_Source material_
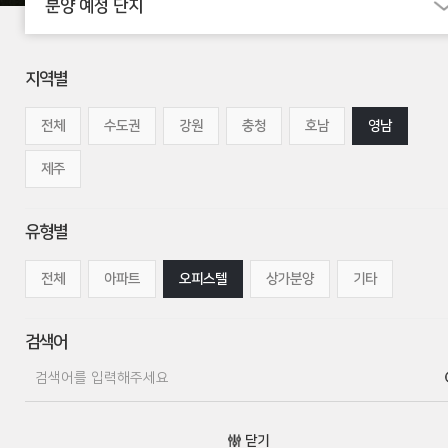
분양 예정 단지
지역별
전체
수도권
강원
충청
호남
영남
제주
유형별
전체
아파트
오피스텔
상가분양
기타
검색어
닫기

_Problem statement_
Type out each line of the records above exactly, skipping any pictures.

_Response to this task_
분양 예정 단지
지역별
전체
수도권
강원
충청
호남
영남
제주
유형별
전체
아파트
오피스텔
상가분양
기타
검색어
닫기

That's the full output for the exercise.